Im Lied vom Staraheisale stehen nicht die Gesangskünste dieses Singvogels im Mittelpunkt, sondern seine bloße Anwesenheit bzw. Nichtanwesenheit. Der Star in seinem Staraheisale ist in unserem Lied der ‚Aufhänger’ für eine Reihe augenzwinkernder Vierzeiler, garniert mit einem lustigen Nachgesang. Weiterdichten ist ausdrücklich erlaubt.
Bei einer Feldforschung 1991 im Allgäu bin ich bei dem damals 86jährigen Johann-Baptist Bentele (*1905) in Salmas, einem kleinen Dorf bei Thalkirchdorf im Oberallgäu, gelandet. Er hat dann noch seinen 85jährigen Singfreund Anton Seitz (*1906) aus dem benachbarten Wiedemannsdorf dazugeholt und sie haben mir einige Lieder vorgesungen. Beim Lied vom Staraheisale hat auch die Frau von Herrn Bentele mitgesungen.
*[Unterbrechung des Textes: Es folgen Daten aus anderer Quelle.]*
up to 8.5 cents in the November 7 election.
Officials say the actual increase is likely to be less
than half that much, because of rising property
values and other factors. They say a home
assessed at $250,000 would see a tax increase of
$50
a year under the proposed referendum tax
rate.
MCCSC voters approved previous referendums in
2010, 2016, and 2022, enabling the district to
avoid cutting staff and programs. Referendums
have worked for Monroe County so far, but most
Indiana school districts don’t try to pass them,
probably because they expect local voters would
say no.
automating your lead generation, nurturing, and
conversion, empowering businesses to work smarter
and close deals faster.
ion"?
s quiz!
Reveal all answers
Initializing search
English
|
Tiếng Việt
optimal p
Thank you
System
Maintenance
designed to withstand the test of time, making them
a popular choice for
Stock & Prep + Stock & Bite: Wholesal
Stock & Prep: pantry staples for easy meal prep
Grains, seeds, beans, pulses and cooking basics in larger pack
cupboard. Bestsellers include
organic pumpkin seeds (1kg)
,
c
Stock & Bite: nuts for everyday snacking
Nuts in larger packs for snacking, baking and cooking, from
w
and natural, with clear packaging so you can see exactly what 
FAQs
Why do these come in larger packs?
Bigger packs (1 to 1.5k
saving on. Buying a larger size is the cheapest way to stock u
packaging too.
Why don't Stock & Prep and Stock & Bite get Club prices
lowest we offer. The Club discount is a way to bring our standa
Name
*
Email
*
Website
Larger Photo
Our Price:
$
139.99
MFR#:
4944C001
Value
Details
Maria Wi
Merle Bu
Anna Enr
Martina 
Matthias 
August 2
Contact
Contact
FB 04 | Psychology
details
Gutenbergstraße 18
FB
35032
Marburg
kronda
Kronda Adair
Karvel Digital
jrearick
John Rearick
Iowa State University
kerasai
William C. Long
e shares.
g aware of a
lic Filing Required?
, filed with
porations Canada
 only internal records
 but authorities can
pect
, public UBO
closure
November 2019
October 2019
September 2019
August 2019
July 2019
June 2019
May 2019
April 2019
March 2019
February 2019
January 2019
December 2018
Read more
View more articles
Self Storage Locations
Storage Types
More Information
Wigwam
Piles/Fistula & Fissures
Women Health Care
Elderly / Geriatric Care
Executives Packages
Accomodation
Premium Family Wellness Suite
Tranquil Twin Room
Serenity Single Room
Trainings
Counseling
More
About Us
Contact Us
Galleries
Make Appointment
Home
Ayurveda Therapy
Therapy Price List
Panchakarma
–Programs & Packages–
Ich finde das Lied sehr originell. Mit ganz kurzen Vierzeilern und einem flotten Nachgesang ist es das perfekte Wirtshauslied, bei dem jeder sofort mitsingen kann. Ganz kreativen Sängern fallen vielleicht, je nach Lust und Laune, noch ein paar Strophen ein. Es bietet sich auf jeden Fall an. Auf dem Liedblatt findet ihr zwei solche Strophen, die zu später Stunde auf einem Lehrgang im Bierstüble entstanden sind. Vielleicht fällt euch ja auch noch was dazu ein!?
Von der Befragung in Salmas ist mir auch ganz besonders eine Bildertafel in Erinnerung geblieben, die ein langes Kettenlied sehr originell illustriert, damit man sich den immer länger werdenden Text besser merken kann. Hier könnt ihr sehen, wie es Herr Bentele präsentiert.
Feldforschung nennt man die Befragung meist älterer Sängerinnen, Musikanten und Tänzerinnen. Ich habe ja schon öfter davon erzählt. Ihre Lieder, Musikstücke, Tänze und Erfahrungen sind ein großer kultureller Schatz, der oftmals nur in der Erinnerung dieser Menschen lebendig ist. Als ich zum ersten Mal auf einem Lehrgang des Bayerischen Landesvereins war, das war 1984 bei der Volksmusikwoche ‚Bayerischer Dreiklang’, wurde mir erst bewusst, welch einen Reichtum an überlieferten Liedern es in Bayern gibt und ich wollte wissen, ob es bei mir daheim auch solche Lieder gibt. Lieder, die nicht in den gängigen Liederbüchern zu finden sind und zum Kanon der allgemeinen deutschen Volkslieder gehören. Der Funke zum selber Feldforschen war entzündet. Bayerisch-Schwaben war, was dies betrifft, doch ein recht weißer Fleck auf der Landkarte.
Ich habe zuhause in meinem Heimatdorf angefangen und die Leute gefragt, von denen ich wusste, dass sie gut singen können. Am Anfang hat man schon Scheu, aber mit jeder Begegnung merkt man, dass man mit diesem Anliegen herzlich willkommen ist. Die meist älteren Leute freuen sich, denn das weckt die Erinnerung an viele schöne Stunden, die sie beim Singen in geselliger Runde erlebt haben. Denn Singen ist ja so viel mehr als nur eine Aneinanderreihung von Liedern.
Der Bayerische Landesverein für Heimatpflege hat es sich zur Aufgabe gemacht, dieses Wissen zu dokumentieren und weiterzutragen. Durch unzählige Befragungen in allen Bezirken Bayerns wurde so der Focus auf die örtliche Überlieferung gelenkt und der Blick geweitet. Die Wertschätzung dieses Wissens und das Weitertragen und Vermitteln dieses Erfahrungsschatzes war und ist für die Volksmusikpflege des Landesvereins essentiell.
Für unsere Aufnahme haben wir auch einen passenden Ort gefunden: die Kreisheimatstube in Stoffenried (Lkr. Günzburg) mit ihrer Hausbrauerei ist einfach der perfekte Rahmen für unser Wirtshauslied. Wir bedanken uns ganz herzlich, dass wir dort filmen durften.
Wir wünschen euch nun viel Spaß beim Lauschen, Mitsingen und Weiterdichten!